In my post on the “Limitations of a DST in a 1031 Exchange”, I talked about a certain structural issue of the Delaware Statutory Trust (DST) that can cause some investors concern. The issue at hand is the passive nature of the Trustee and the inability of the Trust to perform certain functions that are allowed under other investment vehicles, such as partnership.
Obviously, as an investor you hope your investment turns out as planned. But in the event something goes wrong, it’s important to know that you can take actions “to right the ship”. Rest assured: DSTs have a safety net, and it’s known as the “Springing LLC”.
For 1031 exchange compliance purposes, DSTs are structured as a passive vehicle for holding real estate, which means that minimal powers are afforded to the Trustee (you can learn more about that here).
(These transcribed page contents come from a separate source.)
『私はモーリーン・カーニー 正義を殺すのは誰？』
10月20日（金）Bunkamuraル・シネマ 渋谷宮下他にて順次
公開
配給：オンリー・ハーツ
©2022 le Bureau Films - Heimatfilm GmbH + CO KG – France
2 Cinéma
In order to counter this issue, DSTs typically contain a conversion feature in their operating agreement. If the Trustee believes that the DST is in danger of losing the property due to structural restrictions, the DST may convert into a Limited Liability Company (LLC) with pre-agreed-upon terms.
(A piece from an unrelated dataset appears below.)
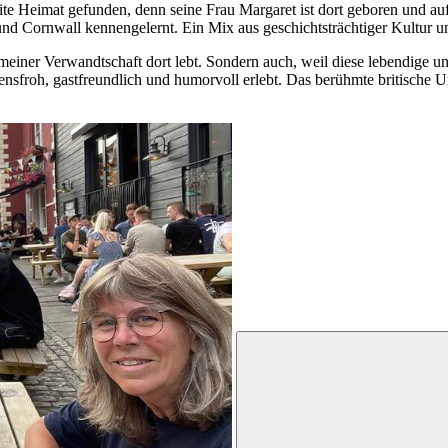
eite Heimat gefunden, denn seine Frau Margaret ist dort geboren und au
d Cornwall kennengelernt. Ein Mix aus geschichtsträchtiger Kultur u
il meiner Verwandtschaft dort lebt. Sondern auch, weil diese lebendige u
ebensfroh, gastfreundlich und humorvoll erlebt. Das berühmte britisch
The “Springing LLC” contains the same protections as the DST, but does not prohibit raising additional equity, renegotiating existing debt, obtaining new financing, or entering into new leases. In addition, it provides that the Trustee will become the manager of the LLC. The operating agreement of the Springing LLC is created prior to the close of the DST in order to eliminate any ambiguity as to the rights and procedures after the change is made.
Once a DST is converted to an LLC, it will be treated as a partnership for federal income tax purposes. Investors will not be able to do a 1031 exchange if the LLC sells the asset. However, there are no prohibitions against the LLC converting back to a DST after making any necessary adjustments or modifications. In the worst case scenario, investors may lose their tax-deferral benefits upon sale, but at least there is the ability to protect the investment through restructuring, raising new capital, or executing new leases.
While this may seem overwhelming, keep in mind that the DST structure was created to give tax benefits to real estate investors. A few quirks in the structure are just a small inconvenience compared to numerous benefits.